## THE TASK:
For each line of the data below that contains "Ричард", return that line.

## INPUT DATA:
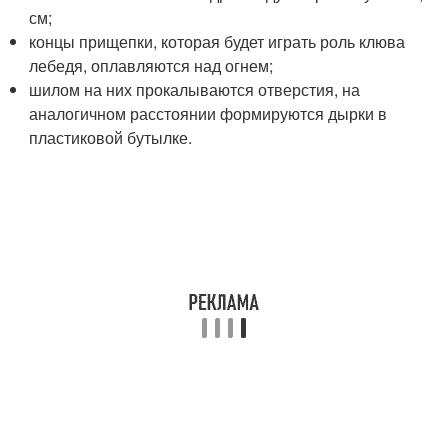
см;
концы прищепки, которая будет играть роль клюва
лебедя, оплавляются над огнем;
шилом на них прокалываются отверстия, на
аналогичном расстоянии формируются дырки в
пластиковой бутылке.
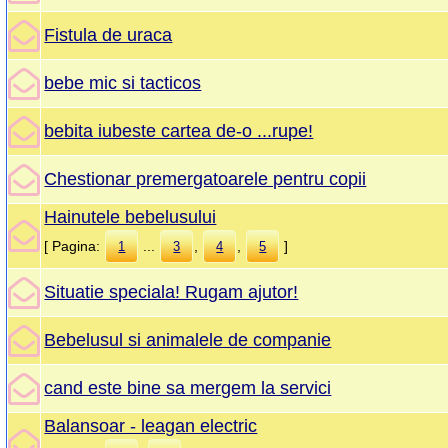
Fistula de uraca
bebe mic si tacticos
bebita iubeste cartea de-o ...rupe!
Chestionar premergatoarele pentru copii
Hainutele bebelusului
[ Pagina:
...
,
,
]
1
3
4
5
Situatie speciala! Rugam ajutor!
Bebelusul si animalele de companie
cand este bine sa mergem la servici
Balansoar - leagan electric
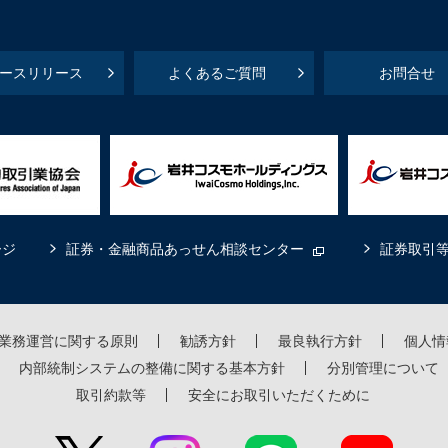
ースリリース
よくあるご質問
お問合せ
ージ
証券・金融商品あっせん相談センター
証券取引
業務運営に関する原則
勧誘方針
最良執行方針
個人情
内部統制システムの整備に関する基本方針
分別管理について
取引約款等
安全にお取引いただくために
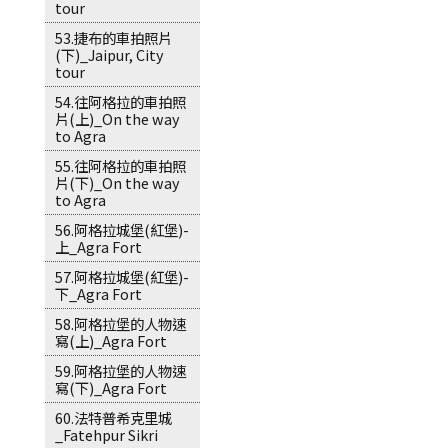
tour
53.捷布的車拍照片
(下)_Jaipur, City
tour
54.往阿格拉的車拍照
片(上)_On the way
to Agra
55.往阿格拉的車拍照
片(下)_On the way
to Agra
56.阿格拉城堡(紅堡)-
上_Agra Fort
57.阿格拉城堡(紅堡)-
下_Agra Fort
58.阿格拉堡的人物速
寫(上)_Agra Fort
59.阿格拉堡的人物速
寫(下)_Agra Fort
60.法特普希克里城
_Fatehpur Sikri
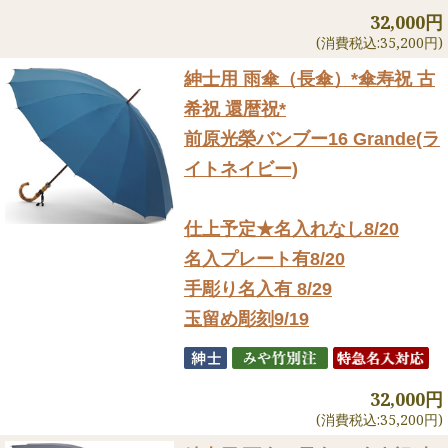
32,000円
(消費税込:35,200円)
紳士用 雨傘（長傘）
*傘寿祝 古
希祝 還暦祝*
前原光榮バンブー16 Grande(ラ
イトネイビー)
仕上予定★名入れなし8/20
名入プレート有8/20
手彫り名入有 8/29
玉留め彫刻9/19
32,000円
(消費税込:35,200円)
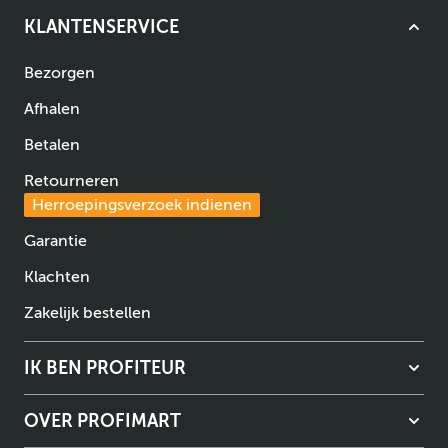
KLANTENSERVICE
Bezorgen
Afhalen
Betalen
Retourneren
Herroepingsverzoek indienen
Garantie
Klachten
Zakelijk bestellen
IK BEN PROFITEUR
OVER PROFIMART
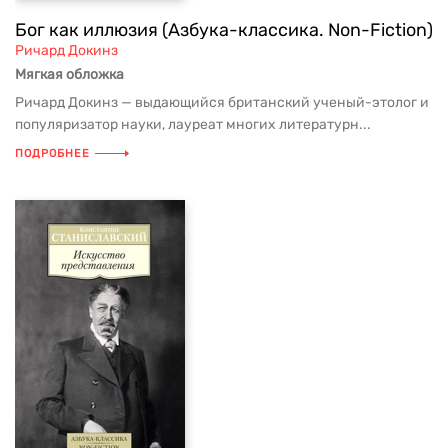
Бог как иллюзия (Азбука-классика. Non-Fiction)
Ричард Докинз
Мягкая обложка
Ричард Докинз — выдающийся британский ученый-этолог и
популяризатор науки, лауреат многих литературн...
ПОДРОБНЕЕ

## TASK ANSWER:
Ричард Докинз
Ричард Докинз — выдающийся британский ученый-этолог и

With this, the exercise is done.